Dans le paysage dynamique du droit pénal italien, les décisions de la Cour de Cassation jouent un rôle fondamental, orientant l'interprétation et l'application des normes. Une décision importante, l'Ordonnance n° 29406 du 08/07/2025 (déposée le 11/08/2025), présidée par le Dr S. B. et dont le rapporteur et rédacteur est le Dr S. C., a apporté une clarification significative en matière de recours, spécifiquement concernant la décision de non-lieu à procéder. Cette décision offre de nouvelles perspectives pour les prévenus comme M. F. et pour la stratégie de défense, méritant une analyse approfondie.
Avant d'entrer dans le vif de l'Ordonnance, il est essentiel de comprendre ce qu'est une « décision de non-lieu à procéder ». Il s'agit d'une mesure émise par le Juge de l'Audience Préliminaire (GUP) – dans le cas spécifique, le GUP de Nocera Inferiore en date du 10/12/2024 – à l'issue de l'audience préliminaire, lorsque les éléments acquis ne sont pas suffisants pour soutenir l'accusation en jugement. En pratique, le juge estime qu'il n'y a pas de preuves suffisantes pour poursuivre le procès. Pour le prévenu, cette décision représente une victoire importante, mais sa stabilité et les voies pour la contester ou la rendre définitive ont toujours fait l'objet de débats.
Le « recours per saltum » est un mécanisme procédural (réglementé par l'art. 569 du Code de Procédure Pénale) qui permet de contester une décision directement en Cassation, en « sautant » un degré de juridiction intermédiaire, comme la Cour d'Appel. Traditionnellement, cette possibilité est réservée à des cas spécifiques et, surtout, à des vices de légalité, c'est-à-dire des erreurs dans l'application ou l'interprétation de la loi, et non à des questions de fond (évaluation des preuves).

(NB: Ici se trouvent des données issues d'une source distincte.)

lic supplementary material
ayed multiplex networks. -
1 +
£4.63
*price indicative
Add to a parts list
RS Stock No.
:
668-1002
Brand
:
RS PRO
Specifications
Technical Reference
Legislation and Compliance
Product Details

L'Ordonnance en question se concentre précisément sur l'extension de cette possibilité à un type particulier de décision.

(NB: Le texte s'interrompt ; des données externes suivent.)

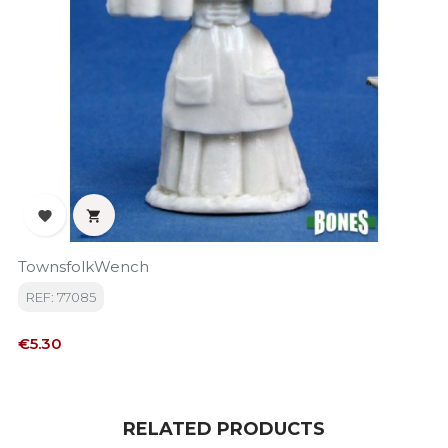


TownsfolkWench
REF: 77085
Price
€5.30
RELATED PRODUCTS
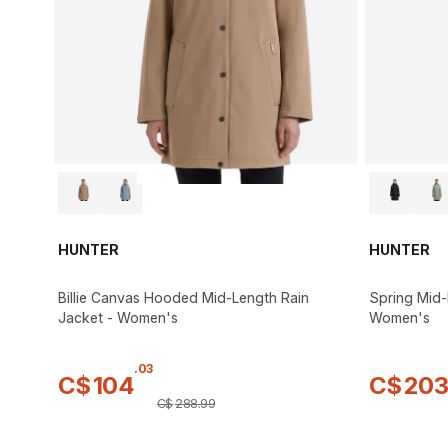
HUNTER
HUNTER
Billie Canvas Hooded Mid-Length Rain
Spring Mid-
Jacket - Women's
Women's
.
03
C$
104
C$
20
C$
288
.
99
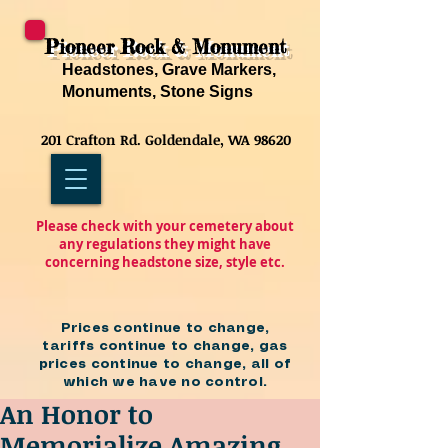
Pioneer Rock & Monument
Headstones, Grave Markers,
Monuments, Stone Signs
201 Crafton Rd. Goldendale, WA 98620
Please check with your cemetery about
any regulations they might have
concerning headstone size, style etc.
Prices continue to change,
tariffs continue to change, gas
prices continue to change, all of
which we have no control.
An Honor to
Memorialize Amazing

La Cour de Cassation, par l'Ordonnance n° 29406/2025, a abordé la question de savoir si la décision de non-lieu à procéder prononcée par le GUP était susceptible de recours « per saltum ». La réponse a été affirmative, marquant un tournant. Examinons la maxime qui exprime ce principe :
La décision de non-lieu à procéder prononcée par le juge de l'audience préliminaire aux termes de l'art. 425 du code de procédure pénale est susceptible de recours en Cassation "per saltum", bien que seulement pour faire valoir des vices de légalité, car la disposition de l'art. 569 du code de procédure pénale, en se référant à la "décision de première instance" sans aucune précision supplémentaire, ne limite pas la recevabilité immédiate du recours aux décisions rendues à l'issue du jugement au fond.

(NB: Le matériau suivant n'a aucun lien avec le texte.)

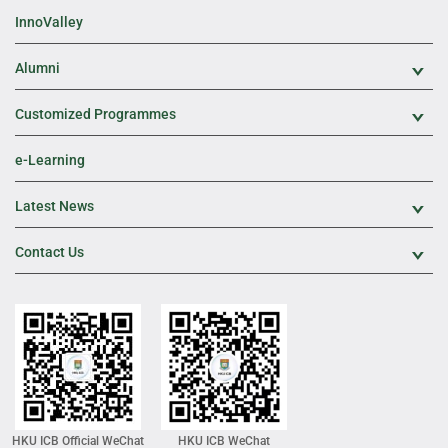
InnoValley
Alumni
Exp
Customized Programmes
Exp
e-Learning
Latest News
Exp
Contact Us
Exp
HKU ICB Official WeChat
HKU ICB WeChat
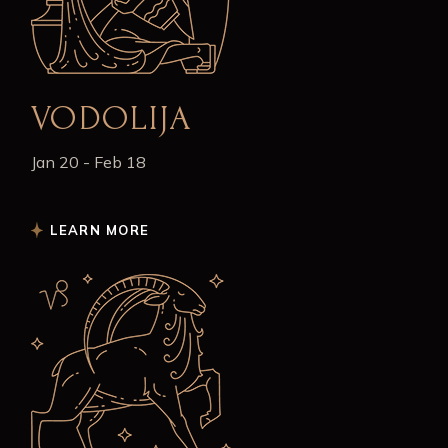
VODOLIJA
Jan 20 - Feb 18
LEARN MORE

Cette maxime est d'une importance fondamentale. La Cour Suprême clarifie que la référence de l'art. 569 c.p.p. à la « décision de première instance » doit être interprétée au sens large. Elle ne se limite pas, c'est-à-dire, aux seules décisions qui concluent un jugement au fond (celles rendues après le débat contradictoire), mais inclut également la décision de non-lieu à procéder rendue par le GUP aux termes de l'art. 425 c.p.p. Cela signifie que, contre une telle décision, il est possible de former un recours direct en Cassation, à condition de faire valoir exclusivement des vices de légalité. Cette interprétation extensive diverge des orientations précédentes (comme celles rappelées dans les « Maximes précédentes Divergentes » n° 18305 de 2019 et n° 5452 de 2023), consolidant un nouveau parcours jurisprudentiel.
La décision de la Cassation ouvre de nouvelles perspectives et exige une recalibration des stratégies procédurales, tant pour la défense que pour l'accusation (représentée dans le cas par le P.M. G. S.). Voici quelques implications clés :
L'Ordonnance n° 29406 de 2025 de la Cour de Cassation représente une pièce importante dans la mosaïque du droit procédural pénal. En reconnaissant la recevabilité du recours « per saltum » contre la décision de non-lieu à procéder, la Cour Suprême a fourni un instrument potentiellement plus rapide et plus efficace pour le contrôle de légalité de ces mesures. Cette décision souligne l'importance d'une défense attentive et compétente, capable de saisir chaque nuance jurisprudentielle pour mieux protéger les intérêts de l'assisté, en garantissant que les principes de droit soient appliqués correctement à chaque étape du procès.